*TASK STATEMENT:* Please reproduce the listing in its entirety, exactly as written, but without images.

Top of PROVIDED DATA

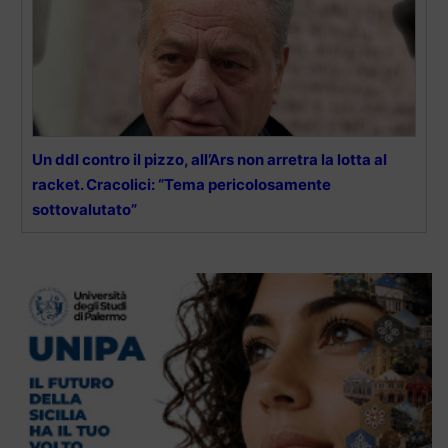
Un ddl contro il pizzo, all’Ars non arretra la lotta al
racket. Cracolici: “Tema pericolosamente
sottovalutato”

Bottom of PROVIDED DATA

*OUTPUT OF THE TASK:*
Un ddl contro il pizzo, all’Ars non arretra la lotta al
racket. Cracolici: “Tema pericolosamente
sottovalutato”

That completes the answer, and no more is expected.